§ **PROBLEM**: All of the data that follows needs to be printed again, exactly as it reads.

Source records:
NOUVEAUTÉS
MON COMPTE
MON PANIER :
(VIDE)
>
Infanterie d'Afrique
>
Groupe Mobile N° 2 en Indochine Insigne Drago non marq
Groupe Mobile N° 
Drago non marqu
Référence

§ **REPLY TO THE EXERCISE**:
NOUVEAUTÉS
MON COMPTE
MON PANIER :
(VIDE)
>
Infanterie d'Afrique
>
Groupe Mobile N° 2 en Indochine Insigne Drago non marq
Groupe Mobile N° 
Drago non marqu
Référence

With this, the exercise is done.